Screen scraping pages that use CSS for layout and formatting...how to scrape the CSS applicable to the html?
Today I needed to scrape Facebook share dialogs to be used as dynamic preview samples in our app builder for facebook apps. I've taken Firebug 1.5 codebase and added a new context menu option "Copy HTML with inlined styles". I've copied their getElementHTML function from lib.js and modified it to do this:
- remove class, id and style attributes
- remove onclick and similar javascript handlers
- remove all data-something attributes
- remove explicit hrefs and replace them with "#"
- replace all block level elements with div and inline element with span (to prevent inheriting styles on target page)
- absolutize relative urls
- inline all applied non-default css atributes into brand new style attribute
- reduce inline style bloat by considering styling parent/child inheritance by traversion DOM tree up
- indent output
It works well for simpler pages, but the solution is not 100% robust because of bugs in Firebug (or Firefox?). But it is definitely usable when operated by a web developer who can debug and fix all quirks.
Problems I've found so far:
- sometimes clear css property is not emitted (it breaks layout pretty badly)
- :hover and other pseudo-classes cannot be captured this way
- firefox keeps only mozilla specific css properties/values in it's model, so for example you lose -webkit-border-radius, because this was skipped by CSS parser
Anyway, this solution saved lot of my time. Originally I was manually selecting pieces of their stylesheets and doing manual selection and postprocessing. It was slow, boring and polluted our class namespace. Now I'm able to scrape facebook markup in minutes instead of hours and exported markup does not interfere with the rest of the page.
A good start would be the following: make a pass through the patch of HTML you plan to extract, collecting each element (and its ID/classes/inline styles) to an array. Grab the styles for those element IDs & classes from the page's stylesheets immediately.
Then, from the outermost element(s) in the target patch, work your way up through the rest of the elements in the DOM in a similar fashion, eventually all the way up to the body and HTML elements, comparing against your initial array and collecting any styles that weren't declared within the target patch or its applied styles.
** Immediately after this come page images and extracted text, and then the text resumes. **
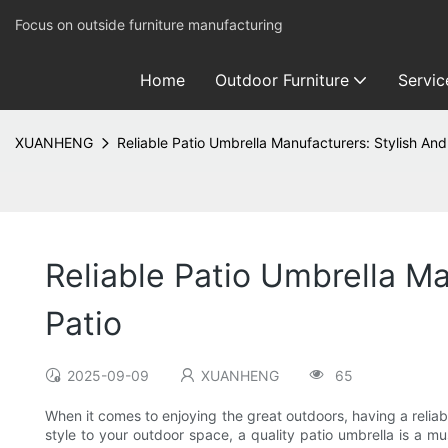
Focus on outside furniture manufacturing
Home
Outdoor Furniture
Servic
XUANHENG
Reliable Patio Umbrella Manufacturers: Stylish And
Reliable Patio Umbrella M
Patio
2025-09-09
XUANHENG
65
When it comes to enjoying the great outdoors, having a reliabl
style to your outdoor space, a quality patio umbrella is a mu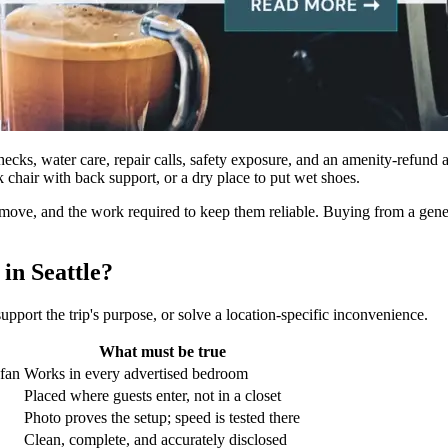
checks, water care, repair calls, safety exposure, and an amenity-refund 
k chair with back support, or a dry place to put wet shoes.
ve, and the work required to keep them reliable. Buying from a generic “t
in Seattle?
support the trip's purpose, or solve a location-specific inconvenience.
What must be true
 fan
Works in every advertised bedroom
Placed where guests enter, not in a closet
Photo proves the setup; speed is tested there
Clean, complete, and accurately disclosed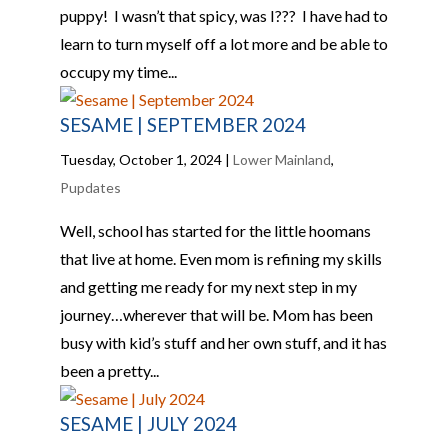
puppy! I wasn’t that spicy, was I??? I have had to
learn to turn myself off a lot more and be able to
occupy my time...
SESAME | SEPTEMBER 2024
Tuesday, October 1, 2024
|
Lower Mainland
,
Pupdates
Well, school has started for the little hoomans
that live at home. Even mom is refining my skills
and getting me ready for my next step in my
journey…wherever that will be. Mom has been
busy with kid’s stuff and her own stuff, and it has
been a pretty...
SESAME | JULY 2024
You'll also want to check for any * declarations and grab those as well. Then, make sure when you're reapplying the styles to your eventual output you do so in the right order, as you collected them from low-to-high in the DOM hierarchy and they'll need to be reapplied high-to-low.
A quick hack would be to pull down their CSS file and apply it to the page you are using to display the data. To avoid any interference you could load the page into an IFrame wherever you need to display it. Of course, I have to question the intention of this code. Are you allowed to republish the information you are scraping?